The Buy-It-There Rule for Cheap Bulky Items
Shampoo, conditioner, sunscreen, laundry detergent, toilet paper, dish soap, coffee, snacks. All available everywhere humans live, usually cheaper than at home, and not worth the bag space.
This also applies to:
- Supplements and protein powder: Pharmacies and gyms exist worldwide. You're not traveling to the Antarctic research station.
- Office supplies: Pens, notebooks, printer paper. Every city has a stationery store.
- Kitchen basics if you're renting an Airbnb: Salt, oil, dish soap. Buy the smallest sizes available, use them, leave them for the next guest.

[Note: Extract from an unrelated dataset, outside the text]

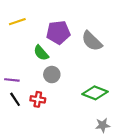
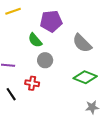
gray semicircle: (92, 41) -> (82, 43), moved
black line: (15, 99) -> (11, 94), moved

- Converters and adapters: Buy the right plug adapter for each region when you arrive, not a universal one that costs four times as much and breaks after six countries. A basic two-prong adapter costs less than a coffee.
The exception: prescription medications and any specialized work tools that don't exist in some countries (specific cables, dongles, or adapters for your industry). Bring those. Everything else is replaceable.
Gear Links and Partner Relationships
Nomad Bro may earn commissions from product links on this site. That doesn't change the advice, which is based on what actually works for people who live this way. We don't recommend gear just because it has a higher affiliate payout. Most of the time, the boring cheaper option is the right call anyway.
The Reality Check
You will overpack your first trip. Everyone does. The goal isn't perfection on day one, it's arriving at the two-bag setup that works for your specific work and climate mix. After three or four destinations, you'll know exactly what you use and what's been sitting at the bottom of your bag unused for two months.
When in doubt, pack less. You can always buy things. You can't un-carry weight you don't need through six airport terminals and up four flights of stairs to an Airbnb with no elevator.